Tuning structure and morphology of lipidic cubosomes by encapsulation of novel porphyrin-derivatives.

Cubosomes are non-lamellar lipid nanoparticles that have drawn a significant attention in the field of nanomedicine due to their tunable properties. However, the formation of vesicles during the preparation of cubosomes, and the presence of mixed bicontinuous cubic phases, may lead to artifacts and lack of correlation between the physico-chemical and biological characterization. In this work, we have formulated cubosomes composed by monoolein as building block and triblock copolymer Pluronic® F108 as a stabilizer, encapsulating three porphyrin derivatives: two attached to bile acid moieties and one to a tetrapeptide to be used for potential theranostic applications.
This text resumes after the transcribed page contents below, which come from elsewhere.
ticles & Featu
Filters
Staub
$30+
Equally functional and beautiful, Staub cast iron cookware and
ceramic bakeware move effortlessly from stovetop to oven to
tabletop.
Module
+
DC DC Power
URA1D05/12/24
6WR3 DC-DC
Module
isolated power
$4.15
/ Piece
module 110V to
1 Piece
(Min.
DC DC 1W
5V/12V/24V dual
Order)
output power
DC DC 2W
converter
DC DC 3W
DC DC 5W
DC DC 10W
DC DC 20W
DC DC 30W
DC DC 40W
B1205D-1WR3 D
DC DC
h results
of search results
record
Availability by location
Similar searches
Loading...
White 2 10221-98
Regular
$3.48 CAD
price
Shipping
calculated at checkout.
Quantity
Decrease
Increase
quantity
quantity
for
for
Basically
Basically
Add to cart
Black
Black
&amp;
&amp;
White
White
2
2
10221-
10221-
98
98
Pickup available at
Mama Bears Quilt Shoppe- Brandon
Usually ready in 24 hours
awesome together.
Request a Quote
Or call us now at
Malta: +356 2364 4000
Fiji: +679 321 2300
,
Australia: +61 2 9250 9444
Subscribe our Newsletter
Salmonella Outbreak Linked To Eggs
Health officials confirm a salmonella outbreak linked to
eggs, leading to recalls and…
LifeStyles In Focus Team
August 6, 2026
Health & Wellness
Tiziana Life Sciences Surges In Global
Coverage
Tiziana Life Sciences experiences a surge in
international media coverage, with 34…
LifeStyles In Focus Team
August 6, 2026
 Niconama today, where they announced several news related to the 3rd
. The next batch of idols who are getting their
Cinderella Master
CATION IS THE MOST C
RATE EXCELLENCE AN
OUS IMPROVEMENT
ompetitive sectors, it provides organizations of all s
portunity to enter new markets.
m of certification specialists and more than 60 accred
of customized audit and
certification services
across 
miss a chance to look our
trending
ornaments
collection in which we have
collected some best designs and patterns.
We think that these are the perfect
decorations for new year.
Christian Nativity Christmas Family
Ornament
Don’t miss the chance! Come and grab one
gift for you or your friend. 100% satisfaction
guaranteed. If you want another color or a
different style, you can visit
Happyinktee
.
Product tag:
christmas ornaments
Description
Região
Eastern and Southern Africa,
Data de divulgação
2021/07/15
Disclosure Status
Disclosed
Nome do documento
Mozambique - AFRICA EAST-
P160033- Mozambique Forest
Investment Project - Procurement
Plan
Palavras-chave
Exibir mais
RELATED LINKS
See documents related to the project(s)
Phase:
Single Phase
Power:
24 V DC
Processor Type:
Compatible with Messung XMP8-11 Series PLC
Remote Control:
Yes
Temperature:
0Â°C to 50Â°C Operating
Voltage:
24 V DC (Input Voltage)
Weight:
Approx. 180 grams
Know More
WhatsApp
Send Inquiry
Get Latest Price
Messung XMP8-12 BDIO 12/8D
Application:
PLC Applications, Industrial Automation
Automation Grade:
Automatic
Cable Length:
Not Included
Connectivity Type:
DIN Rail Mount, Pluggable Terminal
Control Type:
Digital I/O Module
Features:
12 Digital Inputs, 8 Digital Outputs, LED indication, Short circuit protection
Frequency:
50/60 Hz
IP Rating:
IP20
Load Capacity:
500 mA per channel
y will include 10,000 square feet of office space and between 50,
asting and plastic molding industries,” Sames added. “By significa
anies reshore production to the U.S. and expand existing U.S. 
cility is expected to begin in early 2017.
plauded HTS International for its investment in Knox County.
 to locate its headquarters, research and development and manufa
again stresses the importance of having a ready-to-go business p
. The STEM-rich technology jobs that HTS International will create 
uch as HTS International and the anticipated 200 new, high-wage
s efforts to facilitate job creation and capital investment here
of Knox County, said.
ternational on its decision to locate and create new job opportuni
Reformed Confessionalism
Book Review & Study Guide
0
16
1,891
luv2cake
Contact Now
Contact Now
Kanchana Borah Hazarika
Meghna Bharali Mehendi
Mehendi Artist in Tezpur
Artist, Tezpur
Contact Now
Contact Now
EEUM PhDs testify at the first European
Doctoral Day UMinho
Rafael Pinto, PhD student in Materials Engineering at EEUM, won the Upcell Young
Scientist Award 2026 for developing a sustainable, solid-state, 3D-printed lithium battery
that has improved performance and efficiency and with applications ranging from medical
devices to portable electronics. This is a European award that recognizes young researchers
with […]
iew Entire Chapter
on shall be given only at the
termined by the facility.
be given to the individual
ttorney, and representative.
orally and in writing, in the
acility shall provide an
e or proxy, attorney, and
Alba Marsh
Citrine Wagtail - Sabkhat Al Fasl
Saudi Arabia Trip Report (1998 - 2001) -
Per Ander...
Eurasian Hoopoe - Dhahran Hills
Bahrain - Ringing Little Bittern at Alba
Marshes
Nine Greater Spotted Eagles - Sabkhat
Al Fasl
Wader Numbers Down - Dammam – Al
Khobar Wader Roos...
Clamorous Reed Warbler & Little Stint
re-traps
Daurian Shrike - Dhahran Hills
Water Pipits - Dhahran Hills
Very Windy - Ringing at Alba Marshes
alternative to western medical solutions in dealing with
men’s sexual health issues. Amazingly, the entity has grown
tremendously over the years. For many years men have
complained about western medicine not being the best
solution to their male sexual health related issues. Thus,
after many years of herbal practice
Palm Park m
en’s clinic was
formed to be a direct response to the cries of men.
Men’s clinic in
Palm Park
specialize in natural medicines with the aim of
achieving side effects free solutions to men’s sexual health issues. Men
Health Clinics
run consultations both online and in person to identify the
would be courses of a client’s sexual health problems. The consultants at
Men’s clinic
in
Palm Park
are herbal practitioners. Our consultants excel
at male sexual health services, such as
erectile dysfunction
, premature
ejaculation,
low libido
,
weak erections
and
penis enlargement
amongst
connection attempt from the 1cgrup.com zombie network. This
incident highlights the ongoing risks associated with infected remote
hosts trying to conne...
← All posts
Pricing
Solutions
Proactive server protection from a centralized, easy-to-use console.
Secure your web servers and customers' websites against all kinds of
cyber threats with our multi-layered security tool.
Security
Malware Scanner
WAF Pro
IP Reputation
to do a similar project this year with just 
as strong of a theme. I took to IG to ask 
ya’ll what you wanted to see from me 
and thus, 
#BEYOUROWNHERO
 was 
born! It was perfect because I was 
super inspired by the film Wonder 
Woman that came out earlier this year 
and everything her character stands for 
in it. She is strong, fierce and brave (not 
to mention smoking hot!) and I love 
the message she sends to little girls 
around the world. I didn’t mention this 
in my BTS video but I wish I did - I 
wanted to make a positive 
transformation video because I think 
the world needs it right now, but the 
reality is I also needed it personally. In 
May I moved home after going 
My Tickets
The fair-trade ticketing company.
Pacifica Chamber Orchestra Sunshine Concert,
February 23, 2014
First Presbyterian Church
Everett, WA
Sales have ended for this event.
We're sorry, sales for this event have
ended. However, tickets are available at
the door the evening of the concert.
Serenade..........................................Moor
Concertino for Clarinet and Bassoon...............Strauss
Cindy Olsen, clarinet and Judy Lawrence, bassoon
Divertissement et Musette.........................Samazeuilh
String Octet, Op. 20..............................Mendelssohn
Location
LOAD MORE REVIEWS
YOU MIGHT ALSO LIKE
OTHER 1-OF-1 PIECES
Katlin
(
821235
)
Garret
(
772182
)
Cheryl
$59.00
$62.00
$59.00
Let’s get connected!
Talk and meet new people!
First, the effect of the cargo concentration (0.25, 0.50 and 1.00 mg/mL, for all three molecules) was evaluated on the structure, showing that the bile acid derivatives did not affect the self-assembly of the lipid providing only Pn3m phases; however, a mixed phase Pn3m + Im3m and a subsequent loss in crystallinity were induced by increasing concentrations of the tetrapeptide derivative. Overall, the encapsulation of the three molecules at 25 and 37 C did not affect neither the hydrodynamic size nor the polydispersity of the cubosomes, influencing mainly the ζ-potential - positive in the case of the tetrapeptide and negative for the bile acid derivatives. The samples formulated with 0.50 mg/mL exhibited higher colloidal stability over time, with no significant changes in size or ζ-potential for over a month. Interestingly, the formulations containing the bile acid derivatives displayed the typical morphology of cubosomes in solution and a reduced number of vesicles (ca. 60:40 as cubosomes-to-vesicles ratio), whereas the sample containing the porphyrin attached to the tetrapeptide led to a ratio of cubosomes-to-vesicles estimated as 26:74, similar to the results of the empty formulation. The experiments at body temperature highlighted that the structure of the different formulations was not affected in a significant manner with retention of the phases observed at room temperature. The promising physico-chemical properties, especially at body temperature, could make these samples suitable as nanoplatforms for drug delivery applications.